The implications here are more nuanced. Personalisation works best when one person is using one account consistently. In shared or team contexts, it gets complicated fast. Google hasn’t said much about how this interacts with Workspace accounts or enterprise deployments. That’s a gap that will need addressing before this becomes a serious enterprise selling point.

For Privacy-Conscious Users

Google has committed to user controls, but the details of what data is stored, where, for how long, and how it interacts with broader Google advertising infrastructure aren’t fully spelled out yet. The recent conversation around AI privacy and PII detection is relevant background here — the industry is under real scrutiny on these questions, and Google won’t get a free pass just because the controls exist.

The ICO will almost certainly be watching how these features roll out. If something goes wrong — a memory leak, unexpected data use, a high-profile complaint — the regulatory response in the UK could be swift.

Frequently Asked Questions

Is Gemini personalisation available to all UK users?

Currently, the features are rolling out to Gemini Advanced subscribers in the UK, which requires a Google One AI Premium subscription (£19.99/month). Free tier users may get limited versions of these features later, but the full memory and personalisation suite appears to be a paid offering for now.

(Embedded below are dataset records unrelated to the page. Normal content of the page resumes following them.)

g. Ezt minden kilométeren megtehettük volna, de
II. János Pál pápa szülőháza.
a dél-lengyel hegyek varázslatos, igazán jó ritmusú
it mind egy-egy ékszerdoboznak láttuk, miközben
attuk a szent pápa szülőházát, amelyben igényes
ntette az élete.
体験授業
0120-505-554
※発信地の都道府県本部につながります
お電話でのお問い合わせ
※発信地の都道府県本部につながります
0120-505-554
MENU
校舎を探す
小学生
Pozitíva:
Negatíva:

Can I control what Gemini remembers about me?

Yes — Google has built in controls that let you view what Gemini has stored, edit individual memories, or delete everything. You can also turn memory off entirely if you prefer. This mirrors the approach OpenAI took with ChatGPT Memory, which has become something of an industry standard for this type of feature.

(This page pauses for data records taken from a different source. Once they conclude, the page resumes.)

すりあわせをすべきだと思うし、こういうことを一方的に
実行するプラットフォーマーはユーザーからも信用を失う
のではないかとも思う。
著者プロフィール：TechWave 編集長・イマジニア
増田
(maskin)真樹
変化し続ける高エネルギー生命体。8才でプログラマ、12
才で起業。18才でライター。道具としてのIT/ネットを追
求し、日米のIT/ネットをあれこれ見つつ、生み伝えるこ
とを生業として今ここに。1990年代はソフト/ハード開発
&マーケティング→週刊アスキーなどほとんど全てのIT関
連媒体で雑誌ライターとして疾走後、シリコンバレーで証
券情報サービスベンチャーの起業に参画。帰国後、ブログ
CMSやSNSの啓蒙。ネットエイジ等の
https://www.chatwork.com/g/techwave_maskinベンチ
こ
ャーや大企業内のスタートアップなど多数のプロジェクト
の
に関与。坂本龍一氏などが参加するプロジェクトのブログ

How does this compare to ChatGPT’s Memory feature?

Both store facts across sessions and give users control over deletion. Gemini adds explicit interest-setting on top of ambient learning, which ChatGPT doesn’t do in the same way. ChatGPT has a longer track record with memory, so it’s arguably more battle-tested — but Gemini’s integration with Google’s broader product suite could give it a meaningful edge once the feature matures.

When will this come to other countries?

Google hasn’t confirmed a specific timeline for broader rollout. The UK launch likely serves as a regulatory and technical pilot. An EU rollout would require additional GDPR compliance work, and US availability may depend on ongoing AI regulatory discussions. Realistically, a wider rollout in H2 2026 seems plausible, but nothing official has been announced.

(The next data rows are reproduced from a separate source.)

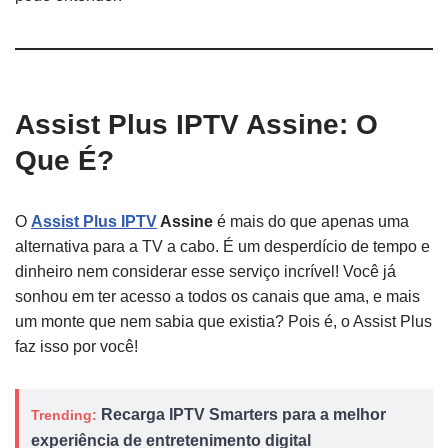
Assist Plus IPTV Assine: O
Que É?
O
Assist Plus IPTV
Assine
é mais do que apenas uma
alternativa para a TV a cabo. É um desperdício de tempo e
dinheiro nem considerar esse serviço incrível! Você já
sonhou em ter acesso a todos os canais que ama, e mais
um monte que nem sabia que existia? Pois é, o Assist Plus
faz isso por você!
Recarga IPTV Smarters para a melhor
Trending:
experiência de entretenimento digital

The honest truth is that personalisation is table stakes now — every serious AI assistant needs it. What separates the good implementations from the mediocre ones is the quality of the controls, the accuracy of what gets remembered, and whether users actually trust it enough to engage. Google has the infrastructure and the data advantage. Whether Gemini can translate that into an assistant people genuinely rely on is still being written. I wouldn’t count them out.